The figure comes despite a number of companies suspending high-cost projects in the wake of the low oil prices.
The company estimated the total cost could be as high as $210billion in its report, ‘World Deepwater Market Forecast 2015-2019’.
The report author Mark Adeosun said development of deepwater reserves has become increasingly vital, particularly to the world’s oil majors.
He said: However, the recent oil price decline has intensified pressure on operator budgets.
“Consequently, numerous operators have deferred sanctioning of capital intensive developments.
“DW has identified a trough in global expenditure in 2015 and 2016 primarily driven by delays to delivery of FPS units in Latin America.
“We expect deepwater Capex to rise post-2016, driven by the continued development of deepwaterfields off Latin America and West Africa, as well as new developments off East Africa.
“However, in the short-term,delays as a result of the oil price are causing significantly slower growth than was expected a year ago.”
The findings estimate that Africa, Latin America and North America will continue to dominate deepwater capex.
Around $173billion will be spent over the next five years with Africa expected to see the greatest growth.

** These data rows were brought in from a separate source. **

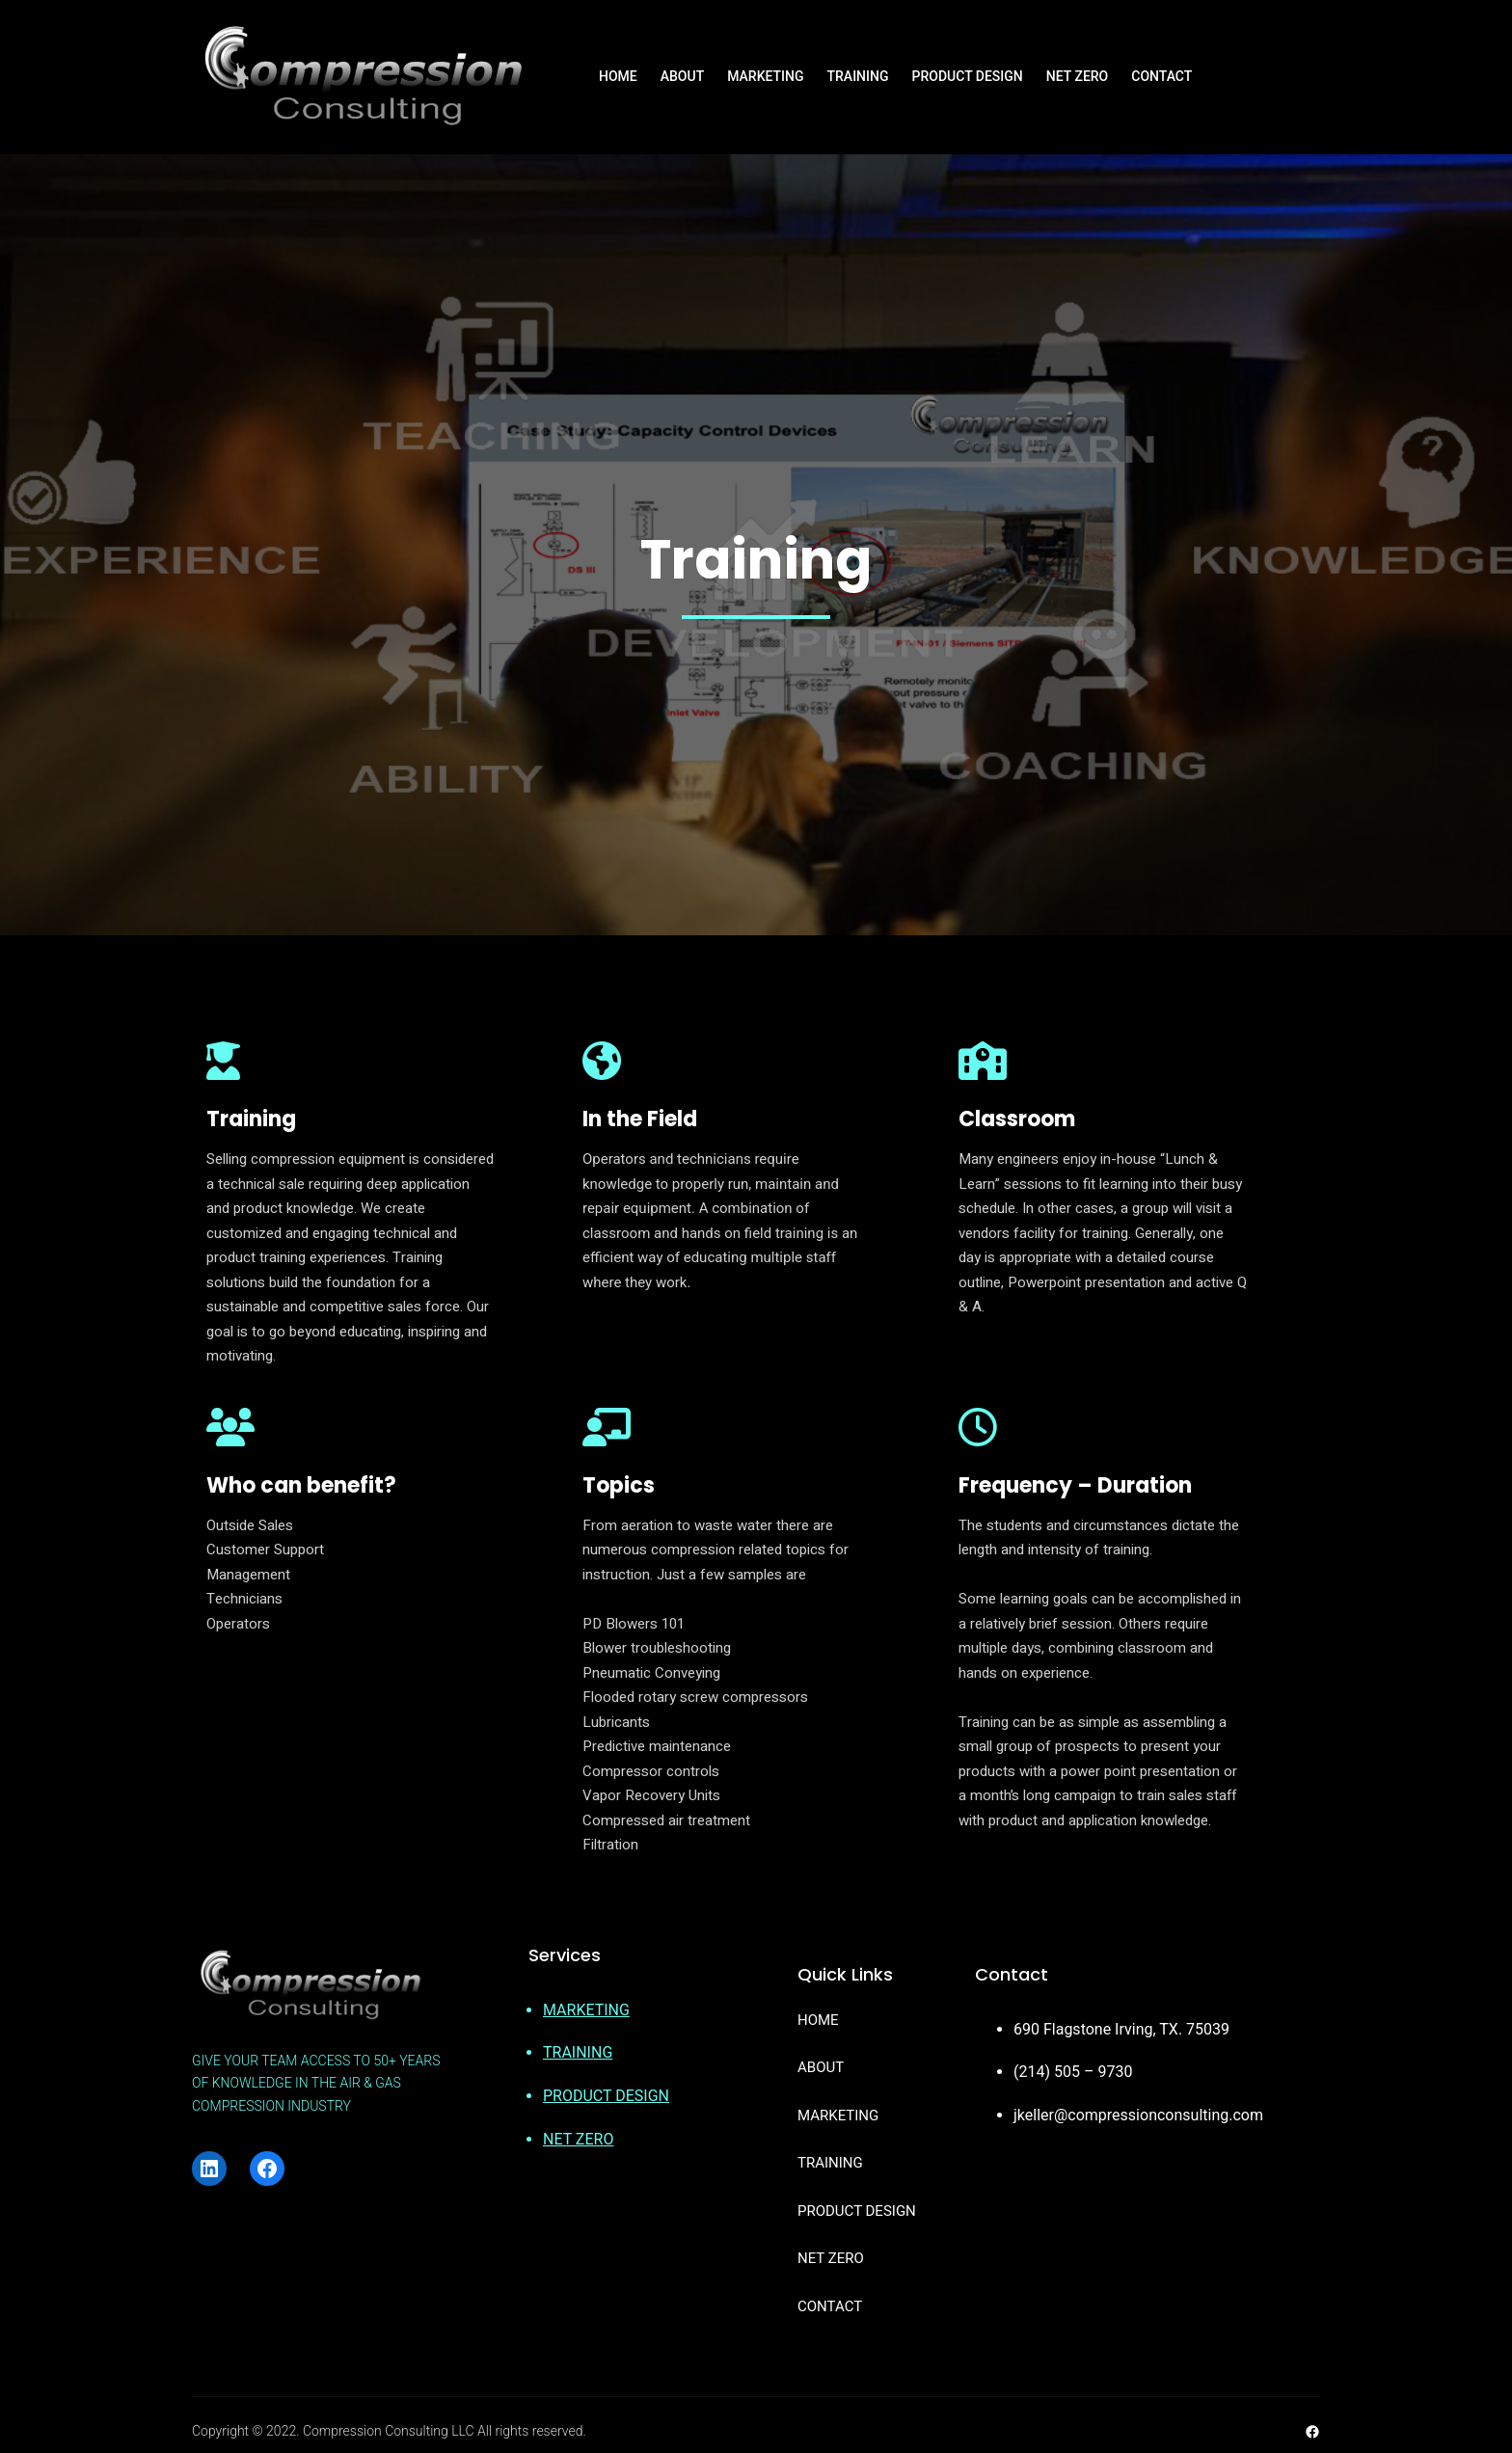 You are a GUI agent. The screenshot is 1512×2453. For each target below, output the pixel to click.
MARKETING (586, 2010)
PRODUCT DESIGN (606, 2096)
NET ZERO (578, 2139)
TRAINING (577, 2052)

Assistant report editor, Balwinder Ragi, said: The development of East African natural gas basins has not been aided by the plunge in Asian gas prices; however, the development of these gas basins is inevitable.

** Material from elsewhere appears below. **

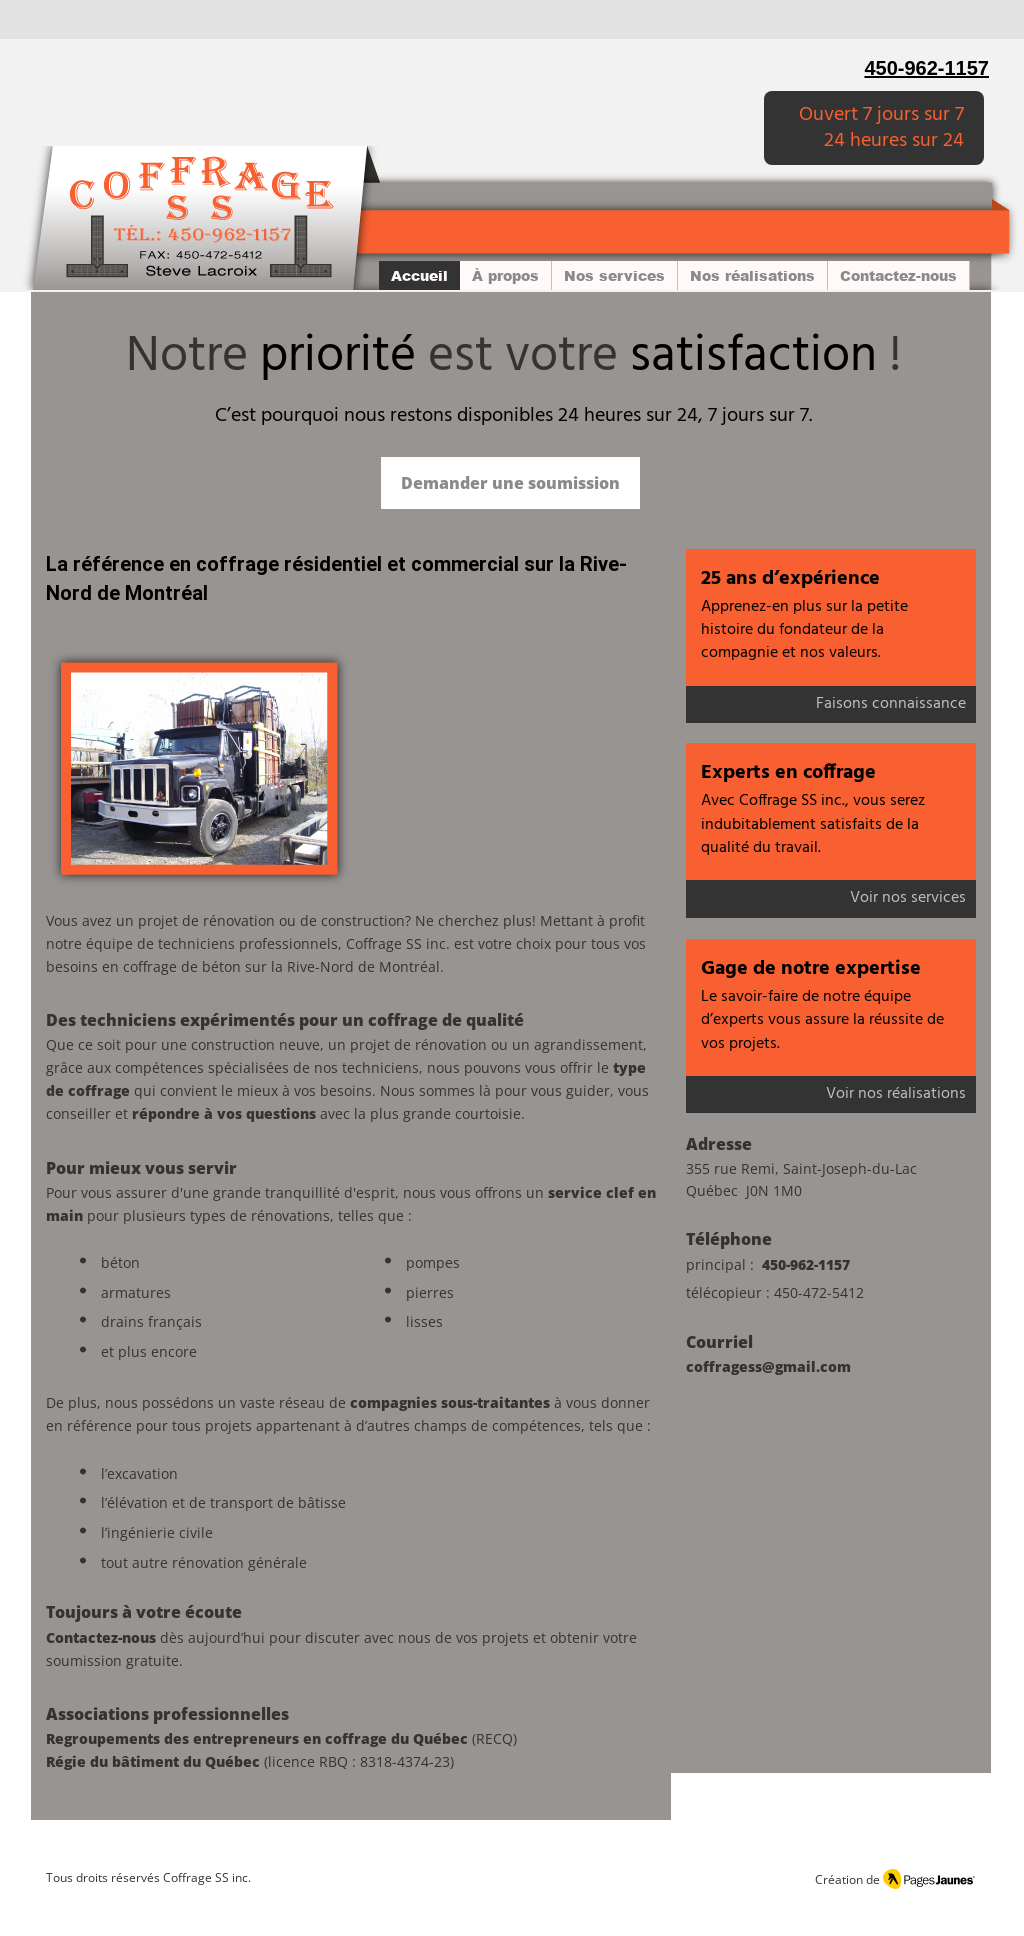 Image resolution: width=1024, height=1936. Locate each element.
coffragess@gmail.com (768, 1366)
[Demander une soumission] (510, 483)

“The expected recovery of oil prices will spark a revival in LNG-related activities in the region towards the end of the forecast period.
“Latin America will, however, remain the largest market and North America is expected to experience the least growth.
“In addition to the low oil price environment and building oversupply, the lack of rig demand will impact Capex growth over the forecast period.
“Current, industry consensus indicates that an oil price recovery is expected in the mid-to-long term.
“Whilst the economic feasibility of deepwater fields varies, typically long-term oil prices of $80 per barrel would ensure the viability of the majority of developments.”